Note, for continuous action, for continuous actions the actor network is not returning the actual action for the envinronment. 

It is returning the "mean" value, we then use a Gaussian distribution with a given standard deviation to the sample the actual action. This is mainly done for exploration. The noise is slowly reduced during the training.



#### Hyperparameters
For calculating expected return
- GAMMA: 0.99

For adam optimizer and target update:
- LR:  2e-4
- TAU: 1e-3

For noise:
- std_start:  0.15
- std_end:    0.05
- std_decay:  1.0-1.0e-4

For memory rollout, batch and update frequency:
- BUFFER_SIZE: 1e5
- BATCH_SIZE:  64*2*2
- UPDATE_EVERY: 1



#### Model architecture

The critic network is composed of 3 fully connected layers, with relu activation functions:
- (24+2)x64 
- Relu
- 64x64
- Relu
- 64x1

The actor network is composed of 3 fully connected layers with relu activation function, plus a final Tanh to final value is applied:
- 24x64
- Relu
- 64x64
- Relu
- 64x2
- Tanh

## Result

The agent is able to achieve the required performance after 3403 episodes.

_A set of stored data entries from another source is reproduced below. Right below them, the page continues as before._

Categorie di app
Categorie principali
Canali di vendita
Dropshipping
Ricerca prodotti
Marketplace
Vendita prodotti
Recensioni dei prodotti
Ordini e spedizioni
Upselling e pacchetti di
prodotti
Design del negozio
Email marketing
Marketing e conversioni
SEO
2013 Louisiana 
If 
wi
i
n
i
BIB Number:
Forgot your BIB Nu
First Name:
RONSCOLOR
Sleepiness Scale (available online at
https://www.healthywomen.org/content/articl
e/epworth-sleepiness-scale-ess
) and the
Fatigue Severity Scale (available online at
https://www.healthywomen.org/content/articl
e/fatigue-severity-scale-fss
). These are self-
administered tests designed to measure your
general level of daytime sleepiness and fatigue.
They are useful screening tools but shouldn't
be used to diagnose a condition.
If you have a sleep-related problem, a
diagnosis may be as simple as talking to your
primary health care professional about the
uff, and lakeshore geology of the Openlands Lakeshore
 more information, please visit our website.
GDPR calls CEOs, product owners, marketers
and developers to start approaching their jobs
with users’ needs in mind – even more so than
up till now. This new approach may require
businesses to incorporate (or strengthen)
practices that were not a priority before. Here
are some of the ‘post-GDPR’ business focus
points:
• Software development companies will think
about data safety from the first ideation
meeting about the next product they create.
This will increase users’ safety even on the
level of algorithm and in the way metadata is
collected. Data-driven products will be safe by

![training_history.png](attachment:training_history.png)

## Possible Improvements
It is possible to further improve the the algorithm by implementing additional features:
- "investigate parameters", changing parameters to speed up the optimization
- "noise", we used a simple gaussian distribution, there are alternatives we can use.
- "exploit memory", we randomly sample the memory, but we should prioritize good memory.
- "alternative approaches like PPO".